Most studies of Woolf do not mention Flush. With perhaps a dozen exceptions in the vast Woolf literature, those studies that do acknowledge the book's existence grant it only a paragraph, a sentence, a clause, or a descriptive adjective. These persistently recurring adjectives--"sentimental," "minor," "trivial"--are disturbingly redolent of the terms by which women's writings were once dismissed as suitable subjects for critical study, and by which women's lives were dismissed as suitable subjects for biography.
Leonard Woolf reported that Flush was "a great success" in material terms: "The Hogarth Press sold 18,739 copies in the first six months and Harcourt, Brace 14,081 in America, where it was an alternative selection of The Book-of-the-Month Club" (144). But he went on to insist that the author "never took [the book] seriously," and became the first of many critics who would quote Virginia Woolf's own diary entry of 23 December 1932 as evidence against the artistic merit of the book she had just completed. In this entry Woolf expresses her fear that Flush was "too slight and too serious" (L.Woolf 151-52;V Woolf Diary 134).

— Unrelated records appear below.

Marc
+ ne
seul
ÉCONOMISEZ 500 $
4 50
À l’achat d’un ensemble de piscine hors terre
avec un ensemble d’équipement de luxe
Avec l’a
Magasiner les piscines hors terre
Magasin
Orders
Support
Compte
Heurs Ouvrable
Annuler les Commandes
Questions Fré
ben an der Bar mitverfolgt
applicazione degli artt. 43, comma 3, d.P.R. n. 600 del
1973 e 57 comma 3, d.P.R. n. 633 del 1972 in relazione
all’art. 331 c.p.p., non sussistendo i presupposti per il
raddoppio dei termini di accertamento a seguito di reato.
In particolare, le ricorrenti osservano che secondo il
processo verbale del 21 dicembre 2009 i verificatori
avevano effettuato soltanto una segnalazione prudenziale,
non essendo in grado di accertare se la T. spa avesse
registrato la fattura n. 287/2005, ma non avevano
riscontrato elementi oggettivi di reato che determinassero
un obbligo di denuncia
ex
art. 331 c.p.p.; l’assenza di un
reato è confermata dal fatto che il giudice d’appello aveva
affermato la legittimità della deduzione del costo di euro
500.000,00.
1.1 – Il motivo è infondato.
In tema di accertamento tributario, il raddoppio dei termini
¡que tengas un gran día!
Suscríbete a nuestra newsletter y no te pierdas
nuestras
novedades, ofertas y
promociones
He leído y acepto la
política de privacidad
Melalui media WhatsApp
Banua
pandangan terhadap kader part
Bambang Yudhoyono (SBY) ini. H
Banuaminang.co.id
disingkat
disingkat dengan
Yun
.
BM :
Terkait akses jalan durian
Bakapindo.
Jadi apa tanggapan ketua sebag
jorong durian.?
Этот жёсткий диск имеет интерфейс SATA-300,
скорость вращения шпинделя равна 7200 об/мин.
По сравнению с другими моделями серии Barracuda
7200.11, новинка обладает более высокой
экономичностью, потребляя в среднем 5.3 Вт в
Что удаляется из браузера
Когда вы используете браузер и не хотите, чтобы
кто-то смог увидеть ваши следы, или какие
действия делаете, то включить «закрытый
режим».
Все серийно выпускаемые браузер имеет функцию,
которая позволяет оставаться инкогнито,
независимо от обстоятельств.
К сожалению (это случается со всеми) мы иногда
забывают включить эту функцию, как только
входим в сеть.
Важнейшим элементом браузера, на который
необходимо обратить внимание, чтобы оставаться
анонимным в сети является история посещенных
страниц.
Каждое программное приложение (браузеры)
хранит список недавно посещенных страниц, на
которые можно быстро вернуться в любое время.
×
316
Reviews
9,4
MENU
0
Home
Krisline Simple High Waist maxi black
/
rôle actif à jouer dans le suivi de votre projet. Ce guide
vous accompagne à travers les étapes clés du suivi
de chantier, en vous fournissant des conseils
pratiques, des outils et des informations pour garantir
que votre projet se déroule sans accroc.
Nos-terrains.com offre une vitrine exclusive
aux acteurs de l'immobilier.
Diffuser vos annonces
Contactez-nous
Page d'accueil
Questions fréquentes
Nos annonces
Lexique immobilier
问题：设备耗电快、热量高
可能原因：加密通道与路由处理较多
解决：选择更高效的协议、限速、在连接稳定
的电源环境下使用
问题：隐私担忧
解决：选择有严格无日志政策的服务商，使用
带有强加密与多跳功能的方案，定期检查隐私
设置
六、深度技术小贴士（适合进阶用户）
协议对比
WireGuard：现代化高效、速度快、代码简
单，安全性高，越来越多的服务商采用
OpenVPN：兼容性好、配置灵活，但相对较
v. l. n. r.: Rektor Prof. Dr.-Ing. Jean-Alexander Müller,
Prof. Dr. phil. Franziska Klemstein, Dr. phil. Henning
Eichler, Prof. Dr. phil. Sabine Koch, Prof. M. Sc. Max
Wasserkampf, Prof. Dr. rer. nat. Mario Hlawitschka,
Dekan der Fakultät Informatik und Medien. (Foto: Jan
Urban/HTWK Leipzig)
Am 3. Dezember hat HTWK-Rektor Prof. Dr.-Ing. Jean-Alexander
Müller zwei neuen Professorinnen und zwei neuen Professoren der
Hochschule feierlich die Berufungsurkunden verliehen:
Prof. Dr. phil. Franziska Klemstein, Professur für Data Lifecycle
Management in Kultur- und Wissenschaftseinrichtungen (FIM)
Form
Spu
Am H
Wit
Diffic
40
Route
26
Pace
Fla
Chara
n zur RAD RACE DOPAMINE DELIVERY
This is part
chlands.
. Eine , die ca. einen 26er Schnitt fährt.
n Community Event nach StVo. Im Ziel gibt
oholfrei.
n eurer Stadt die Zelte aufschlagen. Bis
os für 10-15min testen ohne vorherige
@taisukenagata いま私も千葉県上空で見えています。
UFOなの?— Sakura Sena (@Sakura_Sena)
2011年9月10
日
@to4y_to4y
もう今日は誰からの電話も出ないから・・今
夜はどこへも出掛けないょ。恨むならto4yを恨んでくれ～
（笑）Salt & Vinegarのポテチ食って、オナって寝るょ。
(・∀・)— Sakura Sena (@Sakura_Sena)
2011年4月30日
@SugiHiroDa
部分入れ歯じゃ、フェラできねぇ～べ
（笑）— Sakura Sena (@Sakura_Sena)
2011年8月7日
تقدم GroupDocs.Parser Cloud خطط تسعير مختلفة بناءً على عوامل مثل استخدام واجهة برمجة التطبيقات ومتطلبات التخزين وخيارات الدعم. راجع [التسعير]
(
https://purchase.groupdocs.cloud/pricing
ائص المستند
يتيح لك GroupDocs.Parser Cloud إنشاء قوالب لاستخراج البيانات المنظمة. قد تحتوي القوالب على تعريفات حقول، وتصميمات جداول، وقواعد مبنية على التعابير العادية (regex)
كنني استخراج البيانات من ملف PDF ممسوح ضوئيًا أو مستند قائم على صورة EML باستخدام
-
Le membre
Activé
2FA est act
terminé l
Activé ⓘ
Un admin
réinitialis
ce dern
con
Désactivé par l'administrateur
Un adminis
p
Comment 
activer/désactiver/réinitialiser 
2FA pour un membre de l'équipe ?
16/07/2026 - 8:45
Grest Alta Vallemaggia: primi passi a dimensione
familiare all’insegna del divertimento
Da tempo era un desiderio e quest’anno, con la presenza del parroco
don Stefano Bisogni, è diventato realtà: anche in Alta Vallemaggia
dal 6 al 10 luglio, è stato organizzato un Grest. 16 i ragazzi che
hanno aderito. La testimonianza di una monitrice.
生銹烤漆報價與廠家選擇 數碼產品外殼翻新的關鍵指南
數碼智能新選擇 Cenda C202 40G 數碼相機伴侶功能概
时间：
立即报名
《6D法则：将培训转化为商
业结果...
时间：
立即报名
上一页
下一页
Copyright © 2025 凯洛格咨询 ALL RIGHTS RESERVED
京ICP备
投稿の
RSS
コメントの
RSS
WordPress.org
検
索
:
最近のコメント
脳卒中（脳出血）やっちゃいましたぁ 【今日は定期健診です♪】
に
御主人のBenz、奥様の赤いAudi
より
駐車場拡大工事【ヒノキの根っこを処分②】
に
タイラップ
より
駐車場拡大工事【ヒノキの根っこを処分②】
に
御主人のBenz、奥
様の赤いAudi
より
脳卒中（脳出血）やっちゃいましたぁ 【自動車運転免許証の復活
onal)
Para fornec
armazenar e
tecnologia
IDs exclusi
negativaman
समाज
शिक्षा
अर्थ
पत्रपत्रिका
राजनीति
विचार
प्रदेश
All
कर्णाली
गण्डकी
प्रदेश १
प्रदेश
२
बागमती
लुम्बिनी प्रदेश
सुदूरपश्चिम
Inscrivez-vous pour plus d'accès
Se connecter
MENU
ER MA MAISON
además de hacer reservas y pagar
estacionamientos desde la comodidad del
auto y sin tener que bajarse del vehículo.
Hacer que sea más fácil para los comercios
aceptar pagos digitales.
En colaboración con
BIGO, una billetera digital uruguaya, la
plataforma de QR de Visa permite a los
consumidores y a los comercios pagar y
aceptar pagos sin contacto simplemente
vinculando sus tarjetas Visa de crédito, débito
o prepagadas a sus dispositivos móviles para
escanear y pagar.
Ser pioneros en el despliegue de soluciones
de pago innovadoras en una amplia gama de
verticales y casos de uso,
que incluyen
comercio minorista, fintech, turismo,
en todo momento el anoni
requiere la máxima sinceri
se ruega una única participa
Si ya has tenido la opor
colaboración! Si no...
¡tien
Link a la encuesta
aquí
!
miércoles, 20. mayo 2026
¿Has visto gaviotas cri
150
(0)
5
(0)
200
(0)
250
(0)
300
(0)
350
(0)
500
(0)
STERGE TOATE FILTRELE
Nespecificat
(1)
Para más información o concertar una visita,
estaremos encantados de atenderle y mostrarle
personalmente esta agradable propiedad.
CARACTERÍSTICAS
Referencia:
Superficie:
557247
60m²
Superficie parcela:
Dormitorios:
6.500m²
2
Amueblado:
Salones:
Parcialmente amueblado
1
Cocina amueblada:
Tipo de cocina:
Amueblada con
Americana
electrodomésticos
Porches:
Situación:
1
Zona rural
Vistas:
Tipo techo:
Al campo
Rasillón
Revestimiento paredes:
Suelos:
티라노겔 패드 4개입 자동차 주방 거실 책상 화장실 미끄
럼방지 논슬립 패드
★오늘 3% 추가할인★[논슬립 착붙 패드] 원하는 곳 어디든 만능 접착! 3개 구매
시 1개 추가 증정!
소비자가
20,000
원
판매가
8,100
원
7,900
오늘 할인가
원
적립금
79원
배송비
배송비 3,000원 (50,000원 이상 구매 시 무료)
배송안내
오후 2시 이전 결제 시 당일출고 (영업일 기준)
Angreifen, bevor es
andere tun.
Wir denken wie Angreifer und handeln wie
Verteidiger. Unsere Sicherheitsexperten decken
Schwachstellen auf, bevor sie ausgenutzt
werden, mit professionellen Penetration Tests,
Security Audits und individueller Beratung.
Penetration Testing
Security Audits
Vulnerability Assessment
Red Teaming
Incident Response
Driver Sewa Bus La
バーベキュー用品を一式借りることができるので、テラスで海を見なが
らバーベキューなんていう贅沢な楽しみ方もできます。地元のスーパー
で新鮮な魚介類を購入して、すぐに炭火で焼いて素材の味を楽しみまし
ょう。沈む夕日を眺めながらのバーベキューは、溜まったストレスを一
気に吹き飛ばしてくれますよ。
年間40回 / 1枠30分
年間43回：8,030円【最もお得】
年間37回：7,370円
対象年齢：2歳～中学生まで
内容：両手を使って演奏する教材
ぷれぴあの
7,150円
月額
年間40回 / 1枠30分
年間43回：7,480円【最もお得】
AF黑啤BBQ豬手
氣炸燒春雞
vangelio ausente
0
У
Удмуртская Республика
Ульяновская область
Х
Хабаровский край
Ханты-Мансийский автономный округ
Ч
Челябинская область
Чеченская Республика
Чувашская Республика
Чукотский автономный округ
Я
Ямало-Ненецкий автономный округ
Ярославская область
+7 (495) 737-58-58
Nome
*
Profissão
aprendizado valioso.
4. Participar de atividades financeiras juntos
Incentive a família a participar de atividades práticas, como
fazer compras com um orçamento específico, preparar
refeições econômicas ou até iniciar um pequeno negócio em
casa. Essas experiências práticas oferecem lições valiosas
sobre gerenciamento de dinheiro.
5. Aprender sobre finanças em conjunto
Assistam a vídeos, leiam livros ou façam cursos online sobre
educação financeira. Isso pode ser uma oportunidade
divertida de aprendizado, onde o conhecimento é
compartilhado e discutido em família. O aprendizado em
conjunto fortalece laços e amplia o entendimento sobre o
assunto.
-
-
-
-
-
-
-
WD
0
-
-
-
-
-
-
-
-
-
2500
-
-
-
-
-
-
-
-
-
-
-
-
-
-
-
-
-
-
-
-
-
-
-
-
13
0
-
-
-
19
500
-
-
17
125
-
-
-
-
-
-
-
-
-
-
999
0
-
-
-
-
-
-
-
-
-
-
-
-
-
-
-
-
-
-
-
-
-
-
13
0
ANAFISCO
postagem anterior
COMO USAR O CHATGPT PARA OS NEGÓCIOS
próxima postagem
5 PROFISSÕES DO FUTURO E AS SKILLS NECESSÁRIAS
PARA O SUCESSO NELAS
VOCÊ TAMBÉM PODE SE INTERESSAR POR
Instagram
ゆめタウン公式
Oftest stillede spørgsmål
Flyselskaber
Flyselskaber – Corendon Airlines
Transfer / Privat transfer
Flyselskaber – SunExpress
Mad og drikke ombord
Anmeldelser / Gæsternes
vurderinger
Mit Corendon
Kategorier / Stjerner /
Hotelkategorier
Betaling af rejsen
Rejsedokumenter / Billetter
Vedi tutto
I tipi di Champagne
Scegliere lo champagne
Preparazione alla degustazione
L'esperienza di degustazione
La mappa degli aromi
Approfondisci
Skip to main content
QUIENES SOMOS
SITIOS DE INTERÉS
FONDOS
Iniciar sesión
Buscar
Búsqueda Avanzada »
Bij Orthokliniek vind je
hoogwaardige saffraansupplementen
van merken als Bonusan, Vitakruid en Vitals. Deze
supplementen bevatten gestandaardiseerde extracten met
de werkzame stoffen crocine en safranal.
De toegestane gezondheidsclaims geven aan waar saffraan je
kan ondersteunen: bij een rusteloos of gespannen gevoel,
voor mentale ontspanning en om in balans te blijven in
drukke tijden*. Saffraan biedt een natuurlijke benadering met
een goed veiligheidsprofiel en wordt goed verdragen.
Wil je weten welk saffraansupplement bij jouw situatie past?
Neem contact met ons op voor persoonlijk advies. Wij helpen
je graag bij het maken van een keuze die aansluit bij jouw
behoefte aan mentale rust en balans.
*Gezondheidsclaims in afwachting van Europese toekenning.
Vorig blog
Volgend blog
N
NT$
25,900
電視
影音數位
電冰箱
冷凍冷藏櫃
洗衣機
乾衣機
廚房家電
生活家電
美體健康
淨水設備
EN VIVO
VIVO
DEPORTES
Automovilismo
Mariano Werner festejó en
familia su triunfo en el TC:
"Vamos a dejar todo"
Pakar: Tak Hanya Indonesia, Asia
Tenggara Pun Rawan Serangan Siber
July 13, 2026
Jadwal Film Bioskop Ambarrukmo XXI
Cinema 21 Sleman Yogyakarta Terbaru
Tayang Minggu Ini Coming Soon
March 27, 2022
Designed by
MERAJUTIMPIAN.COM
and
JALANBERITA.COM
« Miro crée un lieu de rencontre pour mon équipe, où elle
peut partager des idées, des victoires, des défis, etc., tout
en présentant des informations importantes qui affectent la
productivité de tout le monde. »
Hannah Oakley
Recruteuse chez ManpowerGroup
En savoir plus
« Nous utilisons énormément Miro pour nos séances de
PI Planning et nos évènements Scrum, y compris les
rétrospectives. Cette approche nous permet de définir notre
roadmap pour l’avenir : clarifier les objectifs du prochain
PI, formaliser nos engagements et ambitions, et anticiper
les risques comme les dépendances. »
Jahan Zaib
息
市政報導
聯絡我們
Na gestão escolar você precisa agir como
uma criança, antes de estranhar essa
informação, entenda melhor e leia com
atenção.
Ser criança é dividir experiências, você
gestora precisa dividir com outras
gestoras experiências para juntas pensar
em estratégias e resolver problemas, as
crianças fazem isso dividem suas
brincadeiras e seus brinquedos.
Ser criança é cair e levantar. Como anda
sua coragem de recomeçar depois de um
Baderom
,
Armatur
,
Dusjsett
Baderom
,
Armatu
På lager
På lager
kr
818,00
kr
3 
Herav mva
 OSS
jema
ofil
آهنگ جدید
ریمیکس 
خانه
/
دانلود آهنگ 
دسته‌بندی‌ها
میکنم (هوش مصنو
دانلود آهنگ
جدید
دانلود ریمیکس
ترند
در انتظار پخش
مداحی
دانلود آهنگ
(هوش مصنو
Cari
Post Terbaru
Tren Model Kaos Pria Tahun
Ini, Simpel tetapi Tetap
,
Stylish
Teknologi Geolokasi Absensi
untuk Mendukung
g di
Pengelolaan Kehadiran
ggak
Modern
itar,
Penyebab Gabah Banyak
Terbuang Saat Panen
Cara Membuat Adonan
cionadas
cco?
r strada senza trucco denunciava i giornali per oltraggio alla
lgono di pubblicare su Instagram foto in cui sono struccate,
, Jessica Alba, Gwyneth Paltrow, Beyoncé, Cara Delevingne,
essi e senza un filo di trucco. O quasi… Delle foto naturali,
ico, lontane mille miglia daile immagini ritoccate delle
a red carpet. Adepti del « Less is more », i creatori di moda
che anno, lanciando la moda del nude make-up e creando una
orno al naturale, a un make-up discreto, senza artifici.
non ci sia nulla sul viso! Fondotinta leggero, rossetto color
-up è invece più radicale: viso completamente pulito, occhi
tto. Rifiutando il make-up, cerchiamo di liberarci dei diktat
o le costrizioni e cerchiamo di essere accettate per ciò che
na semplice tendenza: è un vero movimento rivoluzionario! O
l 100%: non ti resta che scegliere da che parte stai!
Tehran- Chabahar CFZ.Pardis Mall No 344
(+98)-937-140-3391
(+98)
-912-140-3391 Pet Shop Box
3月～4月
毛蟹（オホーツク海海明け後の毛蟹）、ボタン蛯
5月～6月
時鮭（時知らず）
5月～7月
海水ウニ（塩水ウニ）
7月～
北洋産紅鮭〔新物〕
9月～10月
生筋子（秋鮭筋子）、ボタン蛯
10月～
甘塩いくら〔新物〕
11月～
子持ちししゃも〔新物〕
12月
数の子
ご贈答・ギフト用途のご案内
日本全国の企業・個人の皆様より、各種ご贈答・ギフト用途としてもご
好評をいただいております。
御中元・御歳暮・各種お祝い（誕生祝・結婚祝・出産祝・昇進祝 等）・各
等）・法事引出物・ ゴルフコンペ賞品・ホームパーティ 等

In her letters and diaries, Woolf habitually expressed self-doubt about her writing--from her book reviews to her novels. She typically expressed impatience and dissatisfaction with her current project and eagerness to move on to her next one. It is dangerous to rely on these passages to confirm one's own assessment of a given text. Hermione Lee quotes Woolf's letter to John Lehmann of 3l July 1932--after the death of Lytton Strachey--in order to establish that the author dismissed her own book as a joke: "She went on with Flush. But it did not seem so much fun now, 'as I meant it for a joke with Lytton, and a skit on him"' (82). Lee omits Woolf's qualifying phrase about the potential of her ongoing project: "But I'll see" (Letters 83). It is true that Woolf also dismissed the book as "a joke on Lytton" in her letter to Ottoline Morrell of 23 February 1933 (Letters 161-62). Writing less defensively to correspondents whom she did not suspect of being hostile, however,Woolf took a different tone.